▸ Given records
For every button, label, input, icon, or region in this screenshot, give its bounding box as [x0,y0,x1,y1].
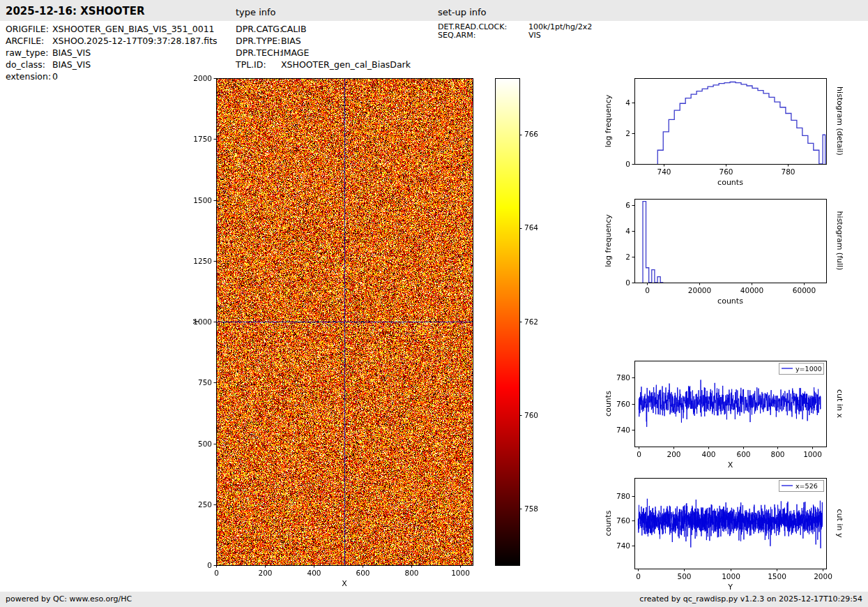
origfile-value: XSHOOTER_GEN_BIAS_VIS_351_0011 [52,24,215,34]
raw-type-value: BIAS_VIS [52,47,91,58]
tpl-id-label: TPL.ID: [236,59,281,70]
page-title: 2025-12-16: XSHOOTER [6,5,145,17]
cut-in-x-chart [600,352,868,472]
dpr-tech-value: IMAGE [281,47,309,58]
do-class-row: do_class:BIAS_VIS [6,59,218,70]
histogram-full-chart [600,190,868,310]
setup-info-header: set-up info [438,7,487,17]
dpr-catg-value: CALIB [281,24,307,34]
origfile-label: ORIGFILE: [6,23,52,35]
cut-in-y-chart [600,470,868,592]
extension-label: extension: [6,70,52,82]
dpr-tech-row: DPR.TECH:IMAGE [236,47,411,59]
seq-arm-value: VIS [528,31,541,40]
arcfile-value: XSHOO.2025-12-17T09:37:28.187.fits [52,36,218,46]
tpl-id-row: TPL.ID:XSHOOTER_gen_cal_BiasDark [236,59,411,70]
dpr-type-value: BIAS [281,36,301,46]
footer-bar: powered by QC: www.eso.org/HC created by… [0,592,868,607]
type-info-header: type info [236,7,276,17]
dpr-catg-row: DPR.CATG:CALIB [236,23,411,35]
seq-arm-row: SEQ.ARM:VIS [438,31,592,40]
tpl-id-value: XSHOOTER_gen_cal_BiasDark [281,59,411,70]
setup-info-block: DET.READ.CLOCK:100k/1pt/hg/2x2 SEQ.ARM:V… [438,23,592,40]
do-class-value: BIAS_VIS [52,59,91,70]
raw-type-row: raw_type:BIAS_VIS [6,47,218,59]
footer-left-text: powered by QC: www.eso.org/HC [6,594,132,604]
arcfile-row: ARCFILE:XSHOO.2025-12-17T09:37:28.187.fi… [6,35,218,47]
header-bar: 2025-12-16: XSHOOTER type info set-up in… [0,0,868,21]
footer-right-text: created by qc_rawdisp.py v1.2.3 on 2025-… [639,594,862,604]
raw-type-label: raw_type: [6,47,52,59]
bias-image-heatmap [167,70,561,593]
do-class-label: do_class: [6,59,52,70]
dpr-catg-label: DPR.CATG: [236,23,281,35]
dpr-tech-label: DPR.TECH: [236,47,281,59]
seq-arm-label: SEQ.ARM: [438,31,528,40]
type-info-block: DPR.CATG:CALIB DPR.TYPE:BIAS DPR.TECH:IM… [236,23,411,70]
dpr-type-label: DPR.TYPE: [236,35,281,47]
arcfile-label: ARCFILE: [6,35,52,47]
origfile-row: ORIGFILE:XSHOOTER_GEN_BIAS_VIS_351_0011 [6,23,218,35]
extension-value: 0 [52,71,58,82]
dpr-type-row: DPR.TYPE:BIAS [236,35,411,47]
histogram-detail-chart [600,70,868,190]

▸ Aim of the task
From the records given above, copy all lines containing "header".

▸ Solution to this problem
setup-info-header: set-up info [438,7,487,17]
type-info-header: type info [236,7,276,17]
header-bar: 2025-12-16: XSHOOTER type info set-up in… [0,0,868,21]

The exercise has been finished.